• Dataset extract:

====

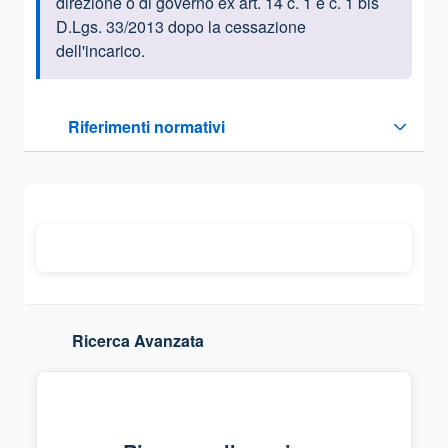
direzione o di governo ex art. 14 c. 1 e c. 1 bis
D.Lgs. 33/2013 dopo la cessazione
dell'incarico.
Questa sezione contiene i riferimenti normativi e legislativi
Riferimenti normativi
Sezione compressa
Ricerca Avanzata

====

Would you mind returning each entry above word for word, skipping the images?

direzione o di governo ex art. 14 c. 1 e c. 1 bis
D.Lgs. 33/2013 dopo la cessazione
dell'incarico.
Questa sezione contiene i riferimenti normativi e legislativi
Riferimenti normativi
Sezione compressa
Ricerca Avanzata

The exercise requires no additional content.